Der massige Baumriese im Zentrum des Messestands war aus Corten-Stahl gefertigt.

An seinen rostigen Ästen hingen Blätter aus verschiedenen Steinsorten, dazu runde Elemente, die das dichte Laubdach symbolisieren sollten und aus denen wiederum Blätter ausgeschnitten waren.

An seinen rostigen Ästen hingen Blätter aus verschiedenen Steinsorten, dazu runde Elemente, die das dichte Laubdach symbolisieren sollten und aus denen wiederum Blätter ausgeschnitten waren. Was sozusagen aus den Baumkronen herabgefallen war, wurde als Stein-Inlay im Boden nachgebildet.
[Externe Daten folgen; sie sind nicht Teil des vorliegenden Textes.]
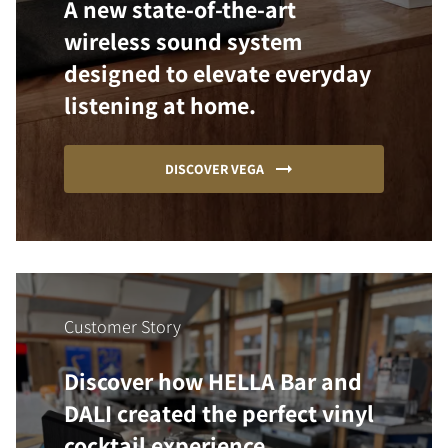
A new state-of-the-art
wireless sound system
designed to elevate everyday
listening at home.
DISCOVER VEGA
Customer Story
Discover how HELLA Bar and
DALI created the perfect vinyl
cocktail experience.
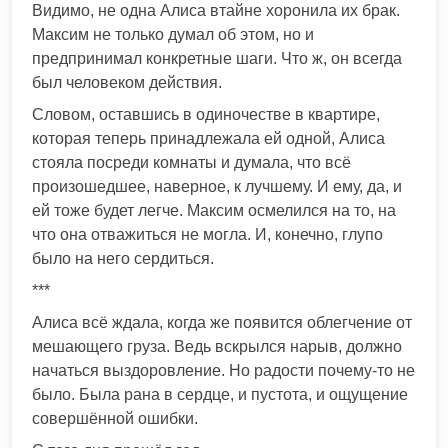
Видимо, не одна Алиса втайне хоронила их брак.
Максим не только думал об этом, но и
предпринимал конкретные шаги. Что ж, он всегда
был человеком действия.
Словом, оставшись в одиночестве в квартире,
которая теперь принадлежала ей одной, Алиса
стояла посреди комнаты и думала, что всё
произошедшее, наверное, к лучшему. И ему, да, и
ей тоже будет легче. Максим осмелился на то, на
что она отважиться не могла. И, конечно, глупо
было на него сердиться.
***
Алиса всё ждала, когда же появится облегчение от
мешающего груза. Ведь вскрылся нарыв, должно
начаться выздоровление. Но радости почему-то не
было. Была рана в сердце, и пустота, и ощущение
совершённой ошибки.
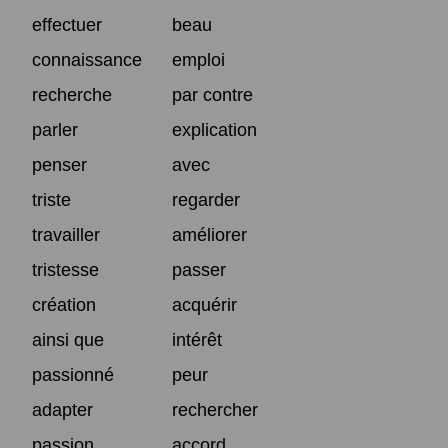
effectuer
beau
connaissance
emploi
recherche
par contre
parler
explication
penser
avec
triste
regarder
travailler
améliorer
tristesse
passer
création
acquérir
ainsi que
intérêt
passionné
peur
adapter
rechercher
passion
accord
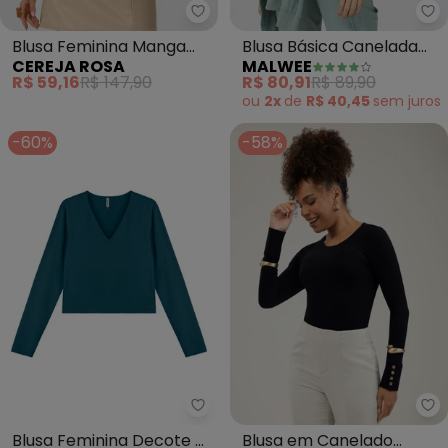
Cereja Rosa - Blusa Feminina M
Ma
Blusa Feminina Manga
Blusa Básica Canelada
CEREJA ROSA
MALWEE
Longa Estampa Floral
Manga Longa (Verde)
R$ 59,16
R$ 147,90
R$ 80,91
R$ 89,90
(Verde)
ou
2x
de
R$ 40,45
sem
juros
-60%
-58%
Marialícia - Blusa Feminina Dec
Ca
Blusa Feminina Decote V
Blusa em Canelado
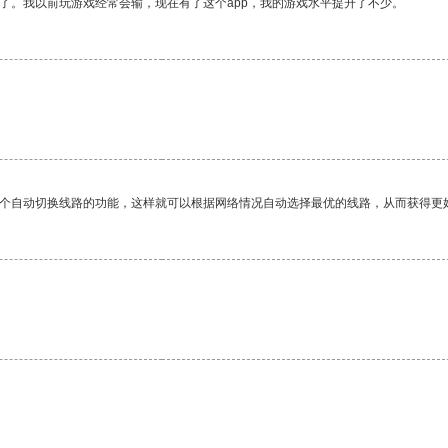
了。我以前玩游戏经常会输，现在有了这个app，我的游戏水平提升了不少。
一个自动切换线路的功能，这样就可以根据网络情况自动选择最优的线路，从而获得更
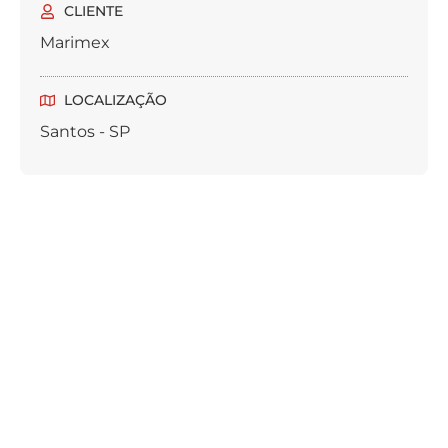
CLIENTE
Marimex
LOCALIZAÇÃO
Santos - SP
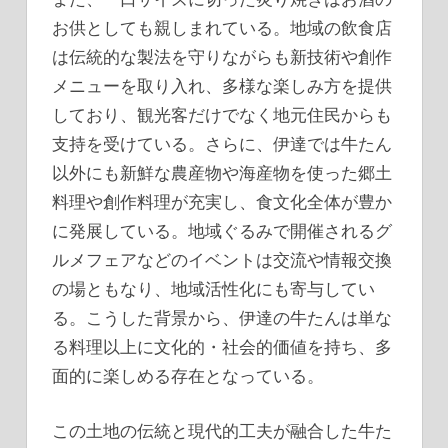
お供としても親しまれている。地域の飲食店
は伝統的な製法を守りながらも新技術や創作
メニューを取り入れ、多様な楽しみ方を提供
しており、観光客だけでなく地元住民からも
支持を受けている。さらに、伊達では牛たん
以外にも新鮮な農産物や海産物を使った郷土
料理や創作料理が充実し、食文化全体が豊か
に発展している。地域ぐるみで開催されるグ
ルメフェアなどのイベントは交流や情報交換
の場ともなり、地域活性化にも寄与してい
る。こうした背景から、伊達の牛たんは単な
る料理以上に文化的・社会的価値を持ち、多
面的に楽しめる存在となっている。
この土地の伝統と現代的工夫が融合した牛た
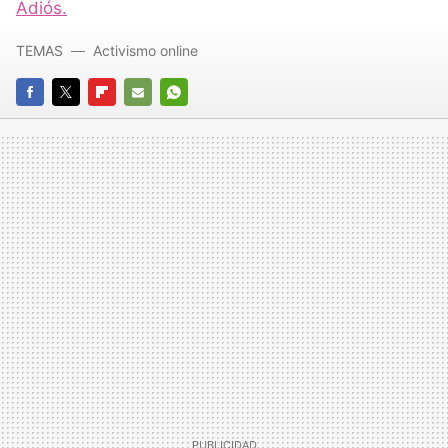
Adiós.
TEMAS
Activismo online
FACEBOOK
TWITTER
FLIPBOARD
E-
WHATSAPP
MAIL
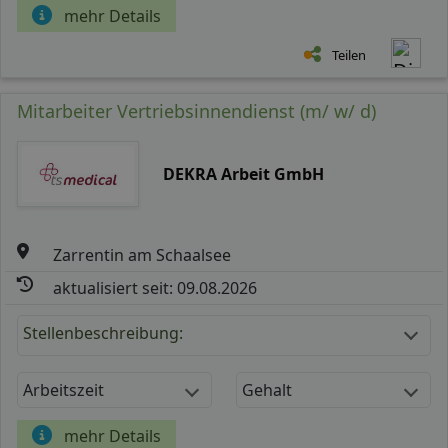
mehr Details
Teilen
Mitarbeiter Vertriebsinnendienst (m/ w/ d)
DEKRA Arbeit GmbH
Zarrentin am Schaalsee
aktualisiert seit: 09.08.2026
Stellenbeschreibung:
Arbeitszeit
Gehalt
mehr Details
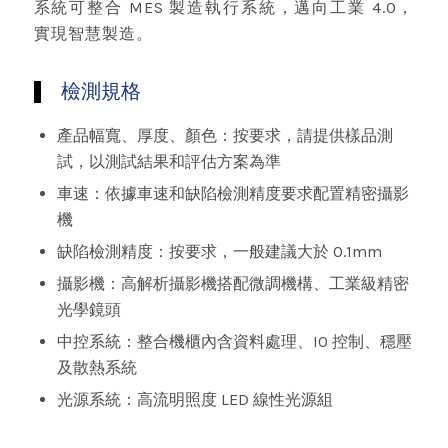
系統可整合 MES 製造執行系統，邁向工業 4.0，
實現智慧製造。
檢測規格
產品幅寬、厚度、顏色：按要求，請提供樣品測
試，以測試結果和評估方案為準
車速：依據車速和缺陷檢測精度要求配置精密攝影
機
缺陷檢測精度：按要求，一般建議大於 0.1mm
攝影機：高解析攝影機搭配微調機構、工業級精密
光學鏡頭
中控系統：整合機櫃內含資料處理、IO 控制、穩壓
及散熱系統
光源系統：高流明照度 LED 線性光源組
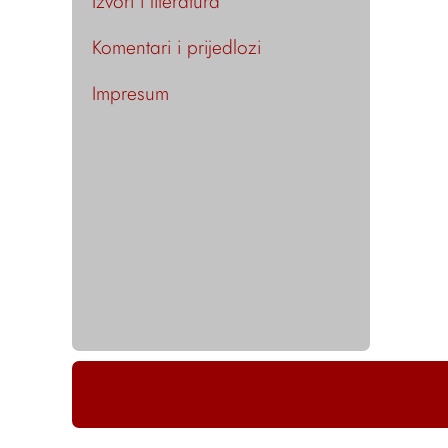
Izvori i literatura
Komentari i prijedlozi
Impresum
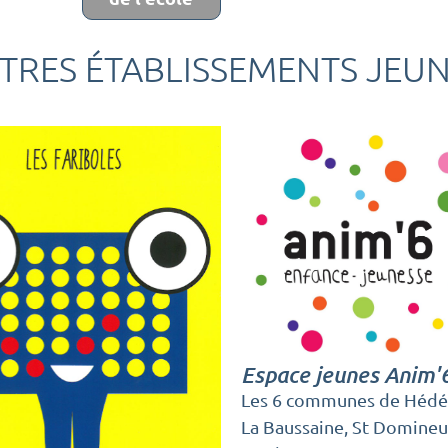
TRES ÉTABLISSEMENTS JEUN
Espace jeunes Anim'
Les 6 communes de Hédé
La Baussaine, St Domineuc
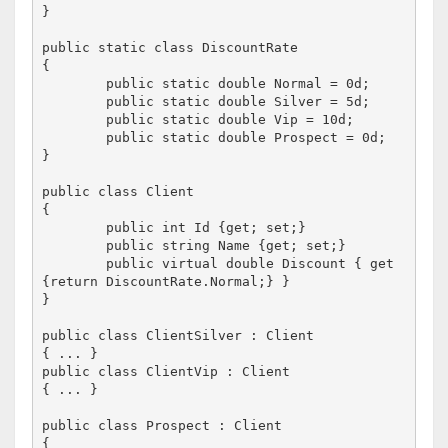
}

public static class DiscountRate

{

	public static double Normal = 0d;

	public static double Silver = 5d;

	public static double Vip = 10d;

	public static double Prospect = 0d;

}

public class Client

{

	public int Id {get; set;}

	public string Name {get; set;}

	public virtual double Discount { get 
{return DiscountRate.Normal;} }

}

public class ClientSilver : Client

{ ... }

public class ClientVip : Client

{ ... }

public class Prospect : Client

{
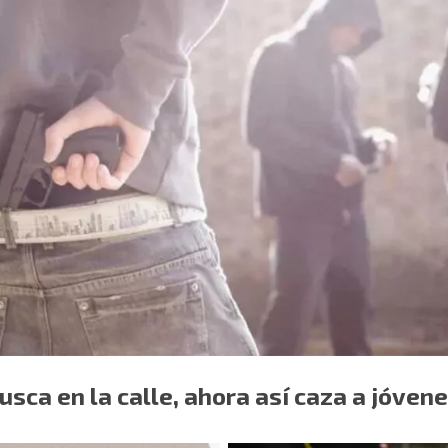
usca en la calle, ahora así caza a jóven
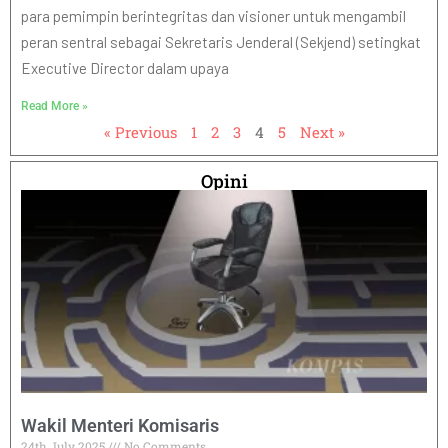
para pemimpin berintegritas dan visioner untuk mengambil
peran sentral sebagai Sekretaris Jenderal (Sekjend) setingkat
Executive Director dalam upaya
Read More »
« Previous
1
2
3
4
5
Next »
Opini
Wakil Menteri Komisaris
24th July 2025
No Comments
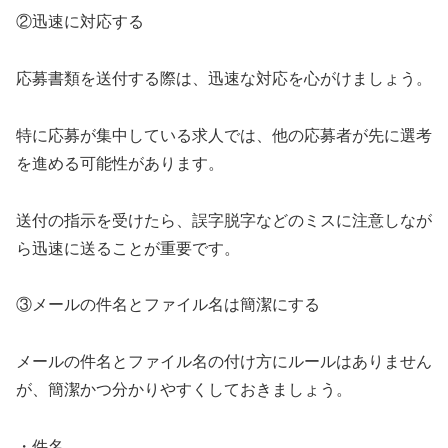
②迅速に対応する
応募書類を送付する際は、迅速な対応を心がけましょう。
特に応募が集中している求人では、他の応募者が先に選考
を進める可能性があります。
送付の指示を受けたら、誤字脱字などのミスに注意しなが
ら迅速に送ることが重要です。
③メールの件名とファイル名は簡潔にする
メールの件名とファイル名の付け方にルールはありません
が、簡潔かつ分かりやすくしておきましょう。
・件名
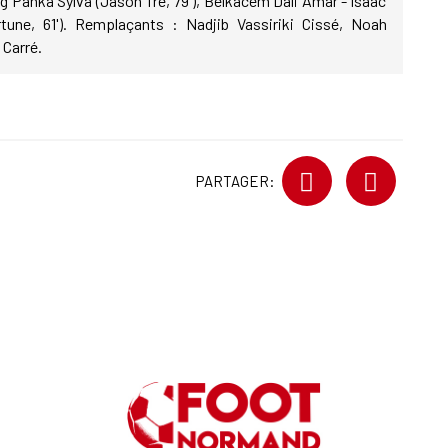
g Panka Sylva (Jason Tré, 79'), Belkacem Dali Amar - Isaac
ne, 61'). Remplaçants : Nadjib Vassiriki Cissé, Noah
Carré.
PARTAGER:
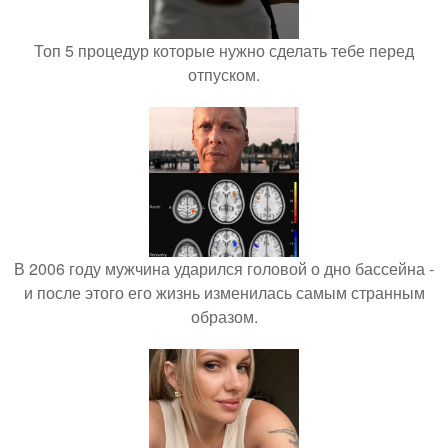
Топ 5 процедур которые нужно сделать тебе перед
отпуском.
В 2006 году мужчина ударился головой о дно бассейна -
и после этого его жизнь изменилась самым странным
образом.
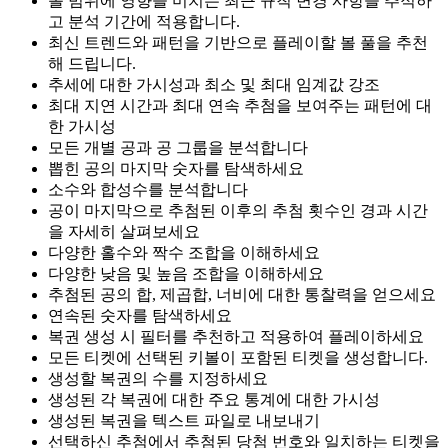
볼 범위에 영향을 미치는 최근 규칙 변경 사항을 추적하
고 분석 기간에 적용합니다.
최신 트렌드와 패턴을 기반으로 플레이할 볼 풀을 추천
해 드립니다.
추세에 대한 가시성과 최소 및 최대 임계값 강조
최대 지연 시간과 최대 연속 추첨을 보여주는 패턴에 대
한 가시성
모든 개별 공과 공 그룹을 분석합니다
뽑힌 공의 마지막 숫자를 탐색하세요
소수와 합성수를 분석합니다
공이 마지막으로 추첨된 이후의 추첨 횟수인 경과 시간
을 자세히 살펴보세요
다양한 홀수와 짝수 조합을 이해하세요
다양한 낮음 및 높음 조합을 이해하세요
추첨된 공의 합, 제곱합, 너비에 대한 통찰력을 얻으세요
연속된 숫자를 탐색하세요
복권 생성 시 필터를 추천하고 적용하여 플레이하세요
모든 티켓에 선택된 키볼이 포함된 티켓을 생성합니다.
생성할 복권의 수를 지정하세요
생성된 각 복권에 대한 주요 통계에 대한 가시성
생성된 복권을 텍스트 파일로 내보내기
선택하신 추첨에서 추첨된 당첨 번호와 일치하는 티켓을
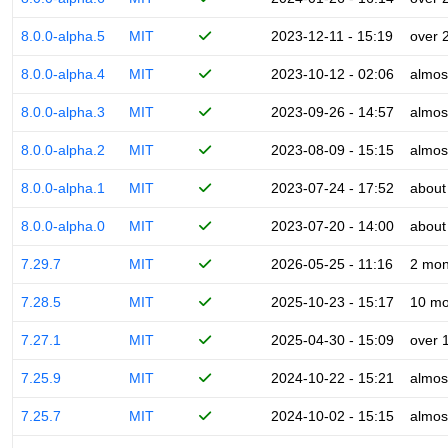
8.0.0-alpha.5
MIT
2023-12-11 - 15:19
over 
8.0.0-alpha.4
MIT
2023-10-12 - 02:06
almos
8.0.0-alpha.3
MIT
2023-09-26 - 14:57
almos
8.0.0-alpha.2
MIT
2023-08-09 - 15:15
almos
8.0.0-alpha.1
MIT
2023-07-24 - 17:52
about
8.0.0-alpha.0
MIT
2023-07-20 - 14:00
about
7.29.7
MIT
2026-05-25 - 11:16
2 mon
7.28.5
MIT
2025-10-23 - 15:17
10 mo
7.27.1
MIT
2025-04-30 - 15:09
over 
7.25.9
MIT
2024-10-22 - 15:21
almos
7.25.7
MIT
2024-10-02 - 15:15
almos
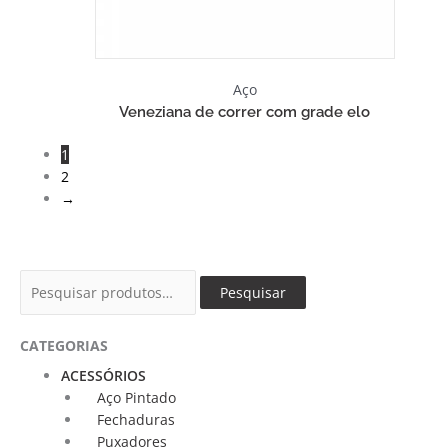
Aço
Veneziana de correr com grade elo
1
2
→
Pesquisar
Pesquisar
por:
CATEGORIAS
ACESSÓRIOS
Aço Pintado
Fechaduras
Puxadores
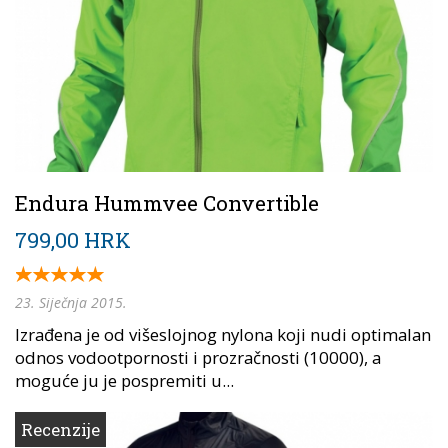
Endura Hummvee Convertible
799,00 HRK
23. Siječnja 2015.
Izrađena je od višeslojnog nylona koji nudi optimalan
odnos vodootpornosti i prozračnosti (10000), a
moguće ju je pospremiti u...
Recenzije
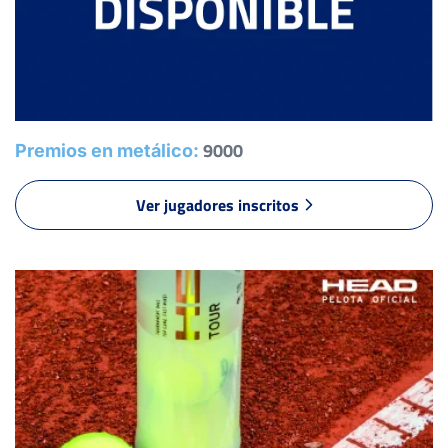
9000
Premios en metálico:
Ver jugadores inscritos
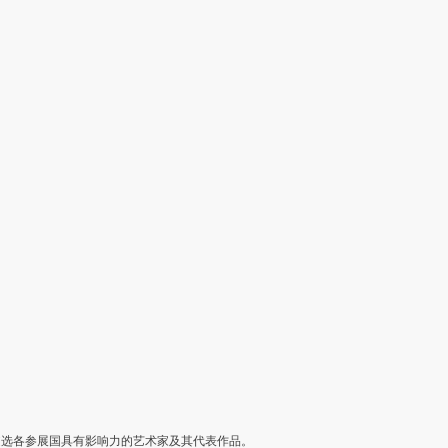
遴选各参展国具有影响力的艺术家及其代表作品。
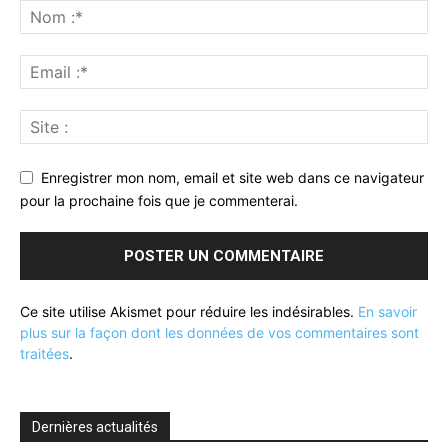
Enregistrer mon nom, email et site web dans ce navigateur
pour la prochaine fois que je commenterai.
Ce site utilise Akismet pour réduire les indésirables.
En savoir
plus sur la façon dont les données de vos commentaires sont
traitées
.
Dernières actualités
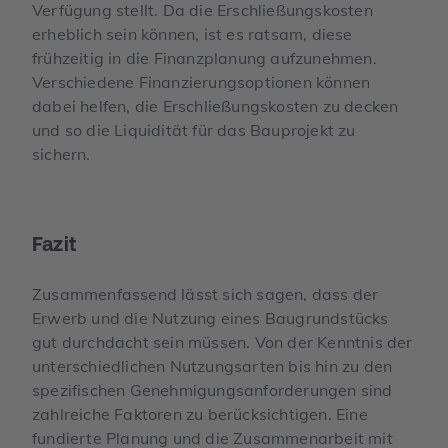
Verfügung stellt. Da die Erschließungskosten
erheblich sein können, ist es ratsam, diese
frühzeitig in die Finanzplanung aufzunehmen.
Verschiedene Finanzierungsoptionen können
dabei helfen, die Erschließungskosten zu decken
und so die Liquidität für das Bauprojekt zu
sichern.
Fazit
Zusammenfassend lässt sich sagen, dass der
Erwerb und die Nutzung eines Baugrundstücks
gut durchdacht sein müssen. Von der Kenntnis der
unterschiedlichen Nutzungsarten bis hin zu den
spezifischen Genehmigungsanforderungen sind
zahlreiche Faktoren zu berücksichtigen. Eine
fundierte Planung und die Zusammenarbeit mit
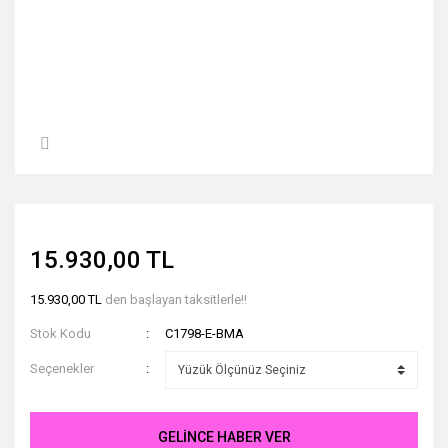
15.930,00 TL
15.930,00 TL
den başlayan taksitlerle!!
Stok Kodu
C1798-E-BMA
Seçenekler
GELİNCE HABER VER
Schließlich gab es ein paar Sitzbänke, diese nun aus echtem Holz. Und von der Rückwand strahlte unbarmherzig die tropische Sonne durch das Blätterdach.

Tamboré Mármores hat seinen Sitz in São Paulo und ist bekannt für außergewöhnliche Arbeiten mit Naturstein. P.O. Box wurde 2011 von den Designerinnen Sueli Garcia und Ila Rosete ebenfalls in São Paulo gegründet. Mit ungewöhnlichen Ideen haben die beiden sich ein Profil erarbeitet. Dafür steht der Firmenname, ausgeschrieben Pandora Office Box, mit Bezug auf die griechische Figur der Pandora, deren Büchse allerdings unangenehme Überraschungen beinhaltete.